[Start of section]

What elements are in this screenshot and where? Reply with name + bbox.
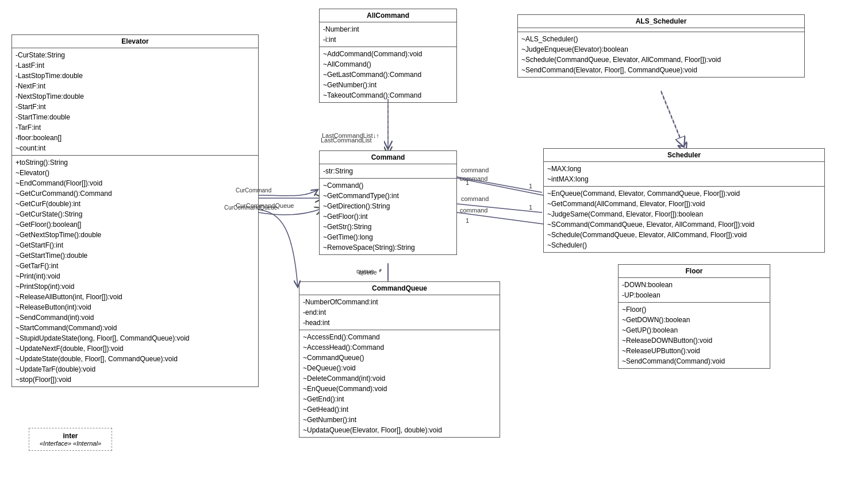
elevator-class: Elevator -CurState:String -LastF:int -La… [11,34,259,387]
allcommand-attributes: -Number:int -i:int [320,22,456,47]
one-label-2: 1 [466,217,469,224]
svg-text:1: 1 [529,204,532,211]
svg-line-3 [457,212,543,224]
commandqueue-class: CommandQueue -NumberOfCommand:int -end:i… [299,281,500,438]
alsscheduler-attributes [518,28,804,32]
svg-line-1 [661,92,684,148]
svg-line-7 [661,91,684,147]
floor-class: Floor -DOWN:boolean -UP:boolean ~Floor()… [618,264,770,369]
diagram-container: Elevator -CurState:String -LastF:int -La… [0,0,868,487]
queue-label: queue [356,268,374,275]
commandqueue-methods: ~AccessEnd():Command ~AccessHead():Comma… [299,330,500,437]
scheduler-attributes: ~MAX:long ~intMAX:long [544,162,824,187]
alsscheduler-methods: ~ALS_Scheduler() ~JudgeEnqueue(Elevator)… [518,32,804,77]
command-methods: ~Command() ~GetCommandType():int ~GetDir… [320,179,456,254]
command-label-1: command [460,175,487,182]
command-class: Command -str:String ~Command() ~GetComma… [319,150,457,255]
scheduler-class: Scheduler ~MAX:long ~intMAX:long ~EnQueu… [543,148,825,253]
elevator-methods: +toString():String ~Elevator() ~EndComma… [12,156,258,386]
interface-stereo: «Interface» «Internal» [35,440,106,447]
command-title: Command [320,151,456,164]
interface-box: inter «Interface» «Internal» [29,428,112,451]
allcommand-class: AllCommand -Number:int -i:int ~AddComman… [319,9,457,103]
svg-text:1: 1 [529,183,532,190]
svg-text:command: command [461,195,489,202]
scheduler-title: Scheduler [544,149,824,162]
curcommandqueue-label: CurCommandQueue [236,202,294,209]
commandqueue-title: CommandQueue [299,282,500,295]
interface-title: inter [35,432,106,440]
one-label-1: 1 [466,179,469,186]
floor-title: Floor [619,265,770,278]
elevator-title: Elevator [12,35,258,48]
svg-text:command: command [461,167,489,173]
allcommand-methods: ~AddCommand(Command):void ~AllCommand() … [320,47,456,102]
lastcommandlist-label: LastCommandList [321,137,372,144]
alsscheduler-class: ALS_Scheduler ~ALS_Scheduler() ~JudgeEnq… [517,14,805,78]
alsscheduler-title: ALS_Scheduler [518,15,804,28]
commandqueue-attributes: -NumberOfCommand:int -end:int -head:int [299,295,500,330]
floor-attributes: -DOWN:boolean -UP:boolean [619,278,770,303]
floor-methods: ~Floor() ~GetDOWN():boolean ~GetUP():boo… [619,303,770,368]
command-label-2: command [460,207,487,214]
scheduler-methods: ~EnQueue(Command, Elevator, CommandQueue… [544,187,824,252]
command-attributes: -str:String [320,164,456,179]
elevator-attributes: -CurState:String -LastF:int -LastStopTim… [12,48,258,156]
star-label: * [379,268,382,275]
allcommand-title: AllCommand [320,9,456,22]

[End of section]

* [YOUR INSTRUCTIONS]: Reproduce every line from the preceding data in which the word "String" can be found.

* [OUTPUT OF THE TASK]:
elevator-class: Elevator -CurState:String -LastF:int -La… [11,34,259,387]
diagram-container: Elevator -CurState:String -LastF:int -La… [0,0,868,487]
command-class: Command -str:String ~Command() ~GetComma… [319,150,457,255]
elevator-methods: +toString():String ~Elevator() ~EndComma… [12,156,258,386]
command-attributes: -str:String [320,164,456,179]
elevator-attributes: -CurState:String -LastF:int -LastStopTim… [12,48,258,156]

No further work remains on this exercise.